[Libreoffice-ux-advise] [Bug 156507] Ability to remove non-printing/"atypical" characters in a stretch of text

bugzilla-daemon at bugs.documentfoundation.org bugzilla-daemon at bugs.documentfoundation.org
Fri Aug 25 02:32:35 UTC 2023


https://bugs.documentfoundation.org/show_bug.cgi?id=156507

V Stuart Foote <vsfoote at libreoffice.org> changed:

           What    |Removed                     |Added
----------------------------------------------------------------------------
           See Also|                            |https://bugs.documentfounda
                   |                            |tion.org/show_bug.cgi?id=32
                   |                            |249

--- Comment #12 from V Stuart Foote <vsfoote at libreoffice.org> ---
(In reply to Eyal Rozenberg from comment #11)
> (In reply to ⁨خالد حسني⁩ from comment #10)
> 
> They understand enough to know they're getting some junk in addition to the
> text they want; keyboard traversal is weird, and the "junk" may be affecting
> rendering behavior.
> 
> Just because it's easier if users simply not do this, does not mean that
> they don't (or that they shouldn't). You could argue that there is no
> reasonable way this could work; perhaps, but - I very much doubt it. While
> we have not demonstrated that there can be no reasonable choice of
> characters to filter (say, a language-specific or locale-specific choice) -
> we should entertain the possibility that it does exist.
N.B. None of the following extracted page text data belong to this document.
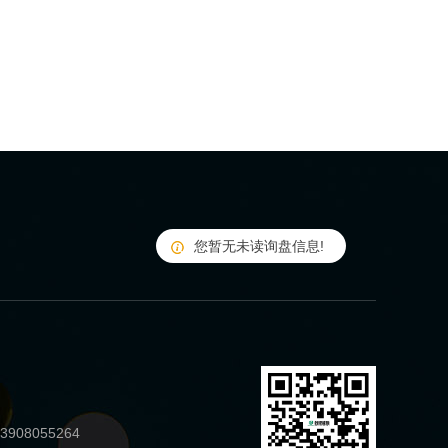
您暂无未读询盘信息!
908055264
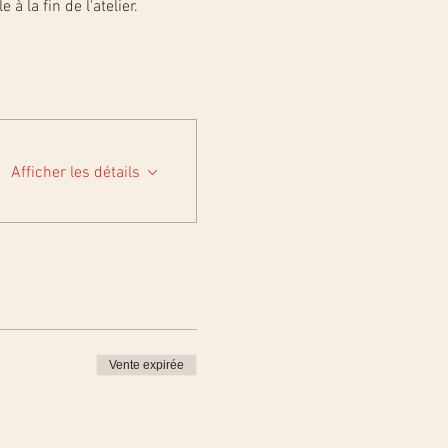
 la fin de l'atelier.
Afficher les détails
Vente expirée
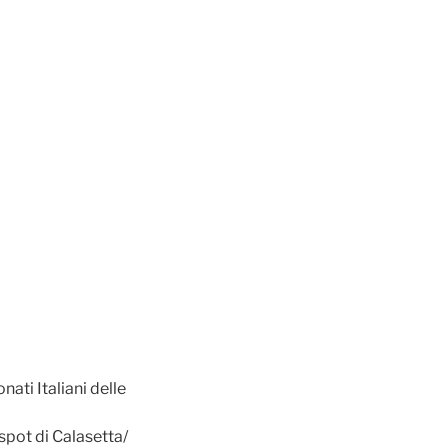
ati Italiani delle
pot di Calasetta/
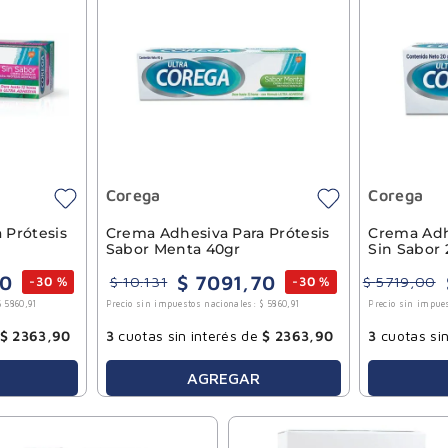
Corega
Corega
 Prótesis
Crema Adhesiva Para Prótesis
Crema Adh
Sabor Menta 40gr
Sin Sabor 
0
$
7091
,
70
$
10
.
131
$
5719
,
00
-
30 %
-
30 %
$
5860
,
91
Precio sin impuestos nacionales:
$
5860
,
91
Precio sin impue
$
2363
,
90
3
cuotas sin interés de
$
2363
,
90
3
cuotas sin
AGREGAR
And assuming it
> exists - I believe should offer it, to make this kind of work easier for
> users.

With <Ctl>+F10 exposing NPC, an <Alt>+X toggle will show Unicode for the
specific NPC at the text cursor--and then toggle it back.  Then knowing the
Unicode, it is trivial to find/delete (or edit) via Find-Replace dialog.  It is
not dynamic (requiring linear progression of codepoints being removed from the
text) but it is already functional.

Otherwise I don't see a need for providing a new dialog as a core capability as
it is very much a corner case, and dev effort is not justified. 

More on point would be dev work to complete the residual NPC toggle exposure
from bug 58434

And if the use case is only for parsing PDF--a new Writer paragraph oriented
"reflow" implementation, replacing Justin's text box 'combine' based PDF import
done for bug 32249, is really the ask. 

And implementing a new PDF parser/reflow would be the opportunity to
selectively clean up any NPC or malformed text runs from PDF source.  While
completing the per word /ActualText support of bug 117428 would move quality of
our PDF exports (optionally as it has a real performance and size cost). 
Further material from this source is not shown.